Try it: Look below for the line holding "SOUNDTRACK (749, 198)" and the line holding "SOUNDTRACK / AINOA (772, 836)". Transcribe exactly those lines and all lines between them, nothing more.
Supplied data START
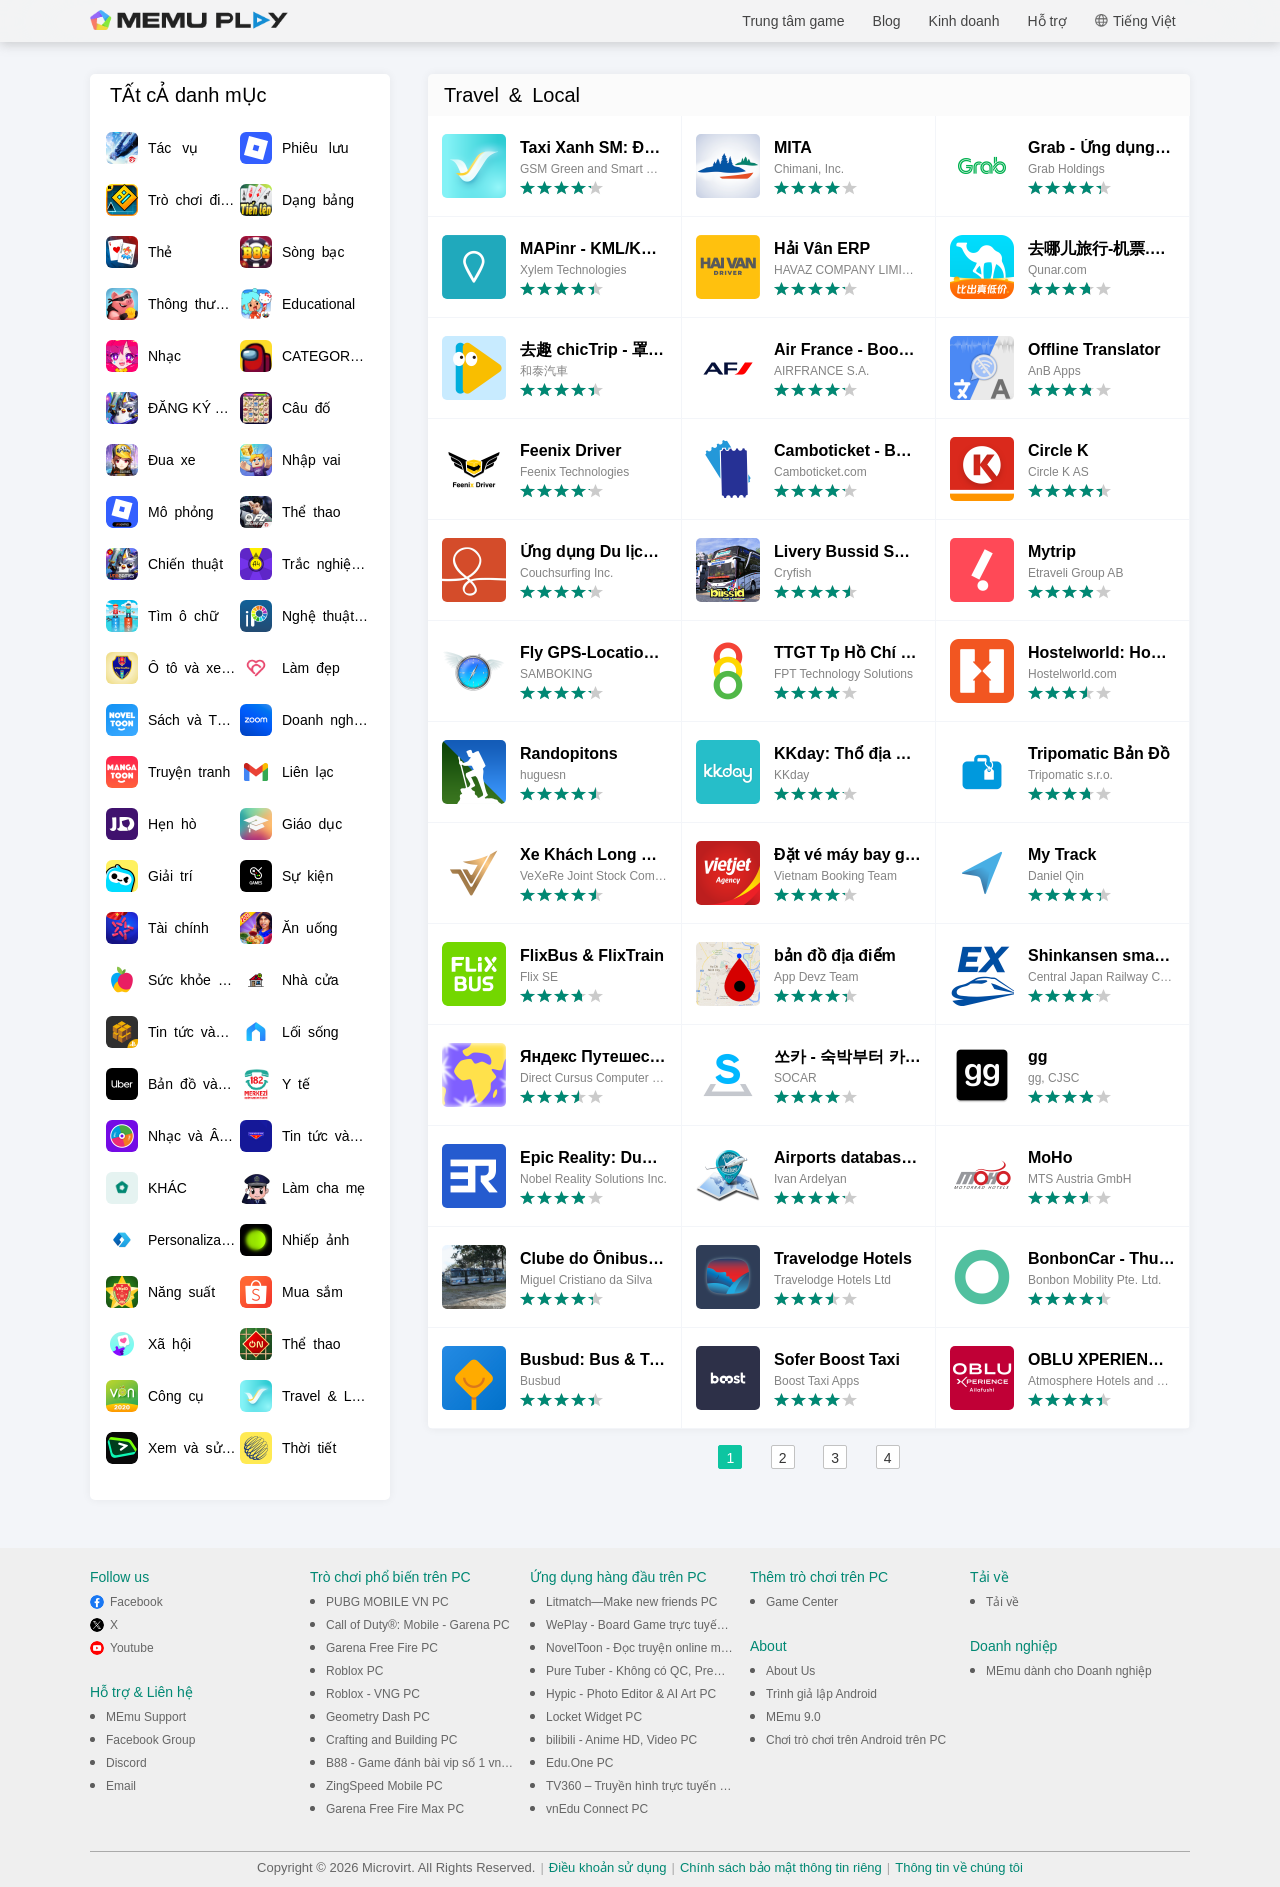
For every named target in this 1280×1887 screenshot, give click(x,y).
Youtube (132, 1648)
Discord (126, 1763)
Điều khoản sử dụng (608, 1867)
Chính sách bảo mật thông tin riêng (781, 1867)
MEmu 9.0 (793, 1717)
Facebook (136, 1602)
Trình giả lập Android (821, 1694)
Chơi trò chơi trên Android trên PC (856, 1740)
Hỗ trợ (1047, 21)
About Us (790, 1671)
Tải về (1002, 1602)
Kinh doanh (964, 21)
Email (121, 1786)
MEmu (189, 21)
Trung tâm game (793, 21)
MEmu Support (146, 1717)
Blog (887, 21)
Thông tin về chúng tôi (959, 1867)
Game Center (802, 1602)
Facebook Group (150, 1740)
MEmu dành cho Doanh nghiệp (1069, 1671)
Supplied data END
Supplied data START
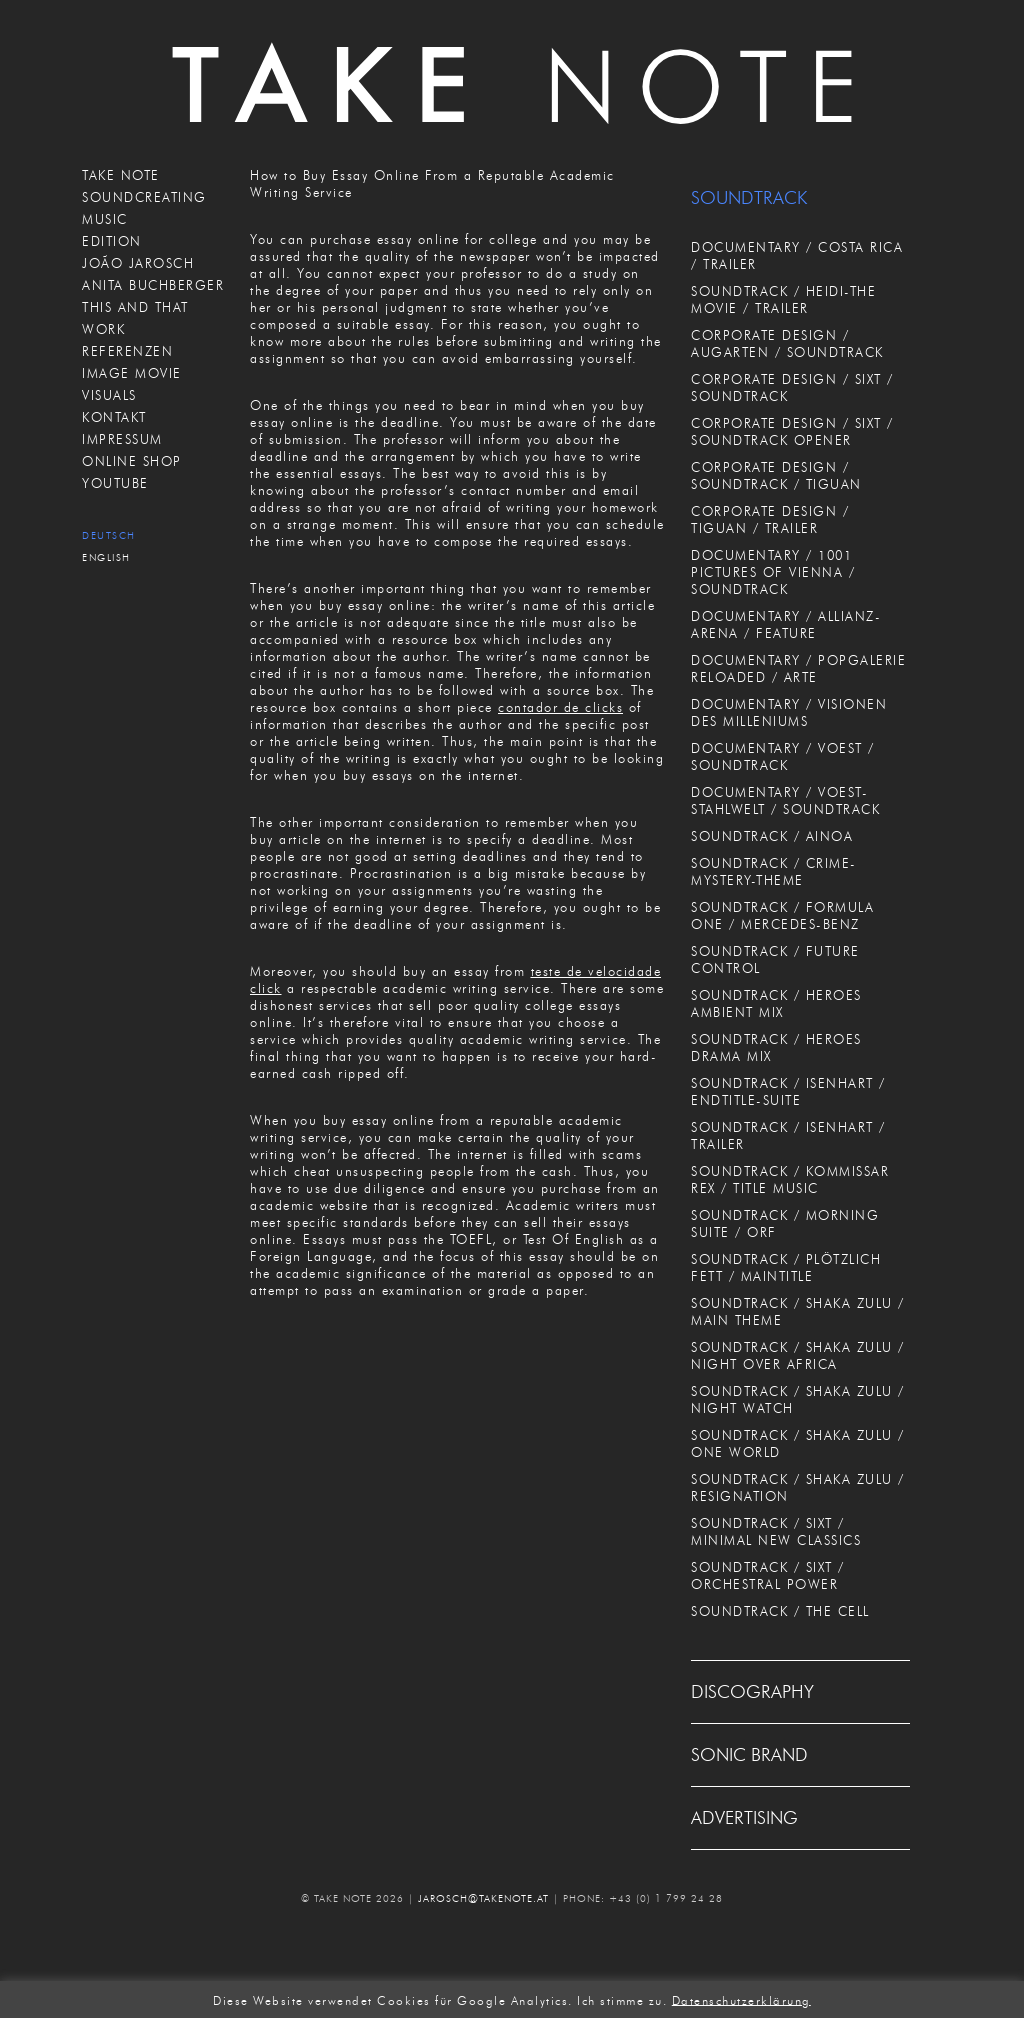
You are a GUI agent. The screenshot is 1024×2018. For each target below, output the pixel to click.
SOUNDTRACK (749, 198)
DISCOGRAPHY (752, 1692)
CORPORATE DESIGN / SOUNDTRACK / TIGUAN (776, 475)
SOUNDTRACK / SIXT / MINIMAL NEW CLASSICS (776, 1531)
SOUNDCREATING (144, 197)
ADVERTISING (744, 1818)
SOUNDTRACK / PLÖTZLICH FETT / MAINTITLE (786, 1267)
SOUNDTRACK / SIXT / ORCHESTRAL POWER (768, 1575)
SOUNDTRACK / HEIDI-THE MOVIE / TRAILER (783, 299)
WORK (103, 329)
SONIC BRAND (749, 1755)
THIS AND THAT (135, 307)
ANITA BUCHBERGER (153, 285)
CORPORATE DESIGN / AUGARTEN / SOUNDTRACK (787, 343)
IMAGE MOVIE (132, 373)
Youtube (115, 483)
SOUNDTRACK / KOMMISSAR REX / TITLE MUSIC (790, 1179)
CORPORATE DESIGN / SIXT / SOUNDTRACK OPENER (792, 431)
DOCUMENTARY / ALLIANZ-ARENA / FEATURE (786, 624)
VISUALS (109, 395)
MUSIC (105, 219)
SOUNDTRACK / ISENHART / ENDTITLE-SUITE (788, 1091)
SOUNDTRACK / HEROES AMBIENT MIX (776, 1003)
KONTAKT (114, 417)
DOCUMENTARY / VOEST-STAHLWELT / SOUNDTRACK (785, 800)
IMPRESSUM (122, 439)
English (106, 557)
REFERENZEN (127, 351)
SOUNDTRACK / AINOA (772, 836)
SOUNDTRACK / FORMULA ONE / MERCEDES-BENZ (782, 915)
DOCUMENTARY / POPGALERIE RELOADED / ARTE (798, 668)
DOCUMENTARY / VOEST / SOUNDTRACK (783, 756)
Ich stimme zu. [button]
Supplied data END
Output:
SOUNDTRACK (749, 198)
DISCOGRAPHY (752, 1692)
CORPORATE DESIGN / SOUNDTRACK / TIGUAN (776, 475)
SOUNDTRACK / SIXT / MINIMAL NEW CLASSICS (776, 1531)
SOUNDCREATING (144, 197)
ADVERTISING (744, 1818)
SOUNDTRACK / PLÖTZLICH FETT / MAINTITLE (786, 1267)
SOUNDTRACK / SIXT / ORCHESTRAL POWER (768, 1575)
SOUNDTRACK / HEIDI-THE MOVIE / TRAILER (783, 299)
WORK (103, 329)
SONIC BRAND (749, 1755)
THIS AND THAT (135, 307)
ANITA BUCHBERGER (153, 285)
CORPORATE DESIGN / AUGARTEN / SOUNDTRACK (787, 343)
IMAGE MOVIE (132, 373)
Youtube (115, 483)
SOUNDTRACK / KOMMISSAR REX / TITLE MUSIC (790, 1179)
CORPORATE DESIGN / SIXT / SOUNDTRACK OPENER (792, 431)
DOCUMENTARY / ALLIANZ-ARENA / FEATURE (786, 624)
VISUALS (109, 395)
MUSIC (105, 219)
SOUNDTRACK / ISENHART / ENDTITLE-SUITE (788, 1091)
SOUNDTRACK / HEROES AMBIENT MIX (776, 1003)
KONTAKT (114, 417)
DOCUMENTARY / VOEST-STAHLWELT / SOUNDTRACK (785, 800)
IMPRESSUM (122, 439)
English (106, 557)
REFERENZEN (127, 351)
SOUNDTRACK / AINOA (772, 836)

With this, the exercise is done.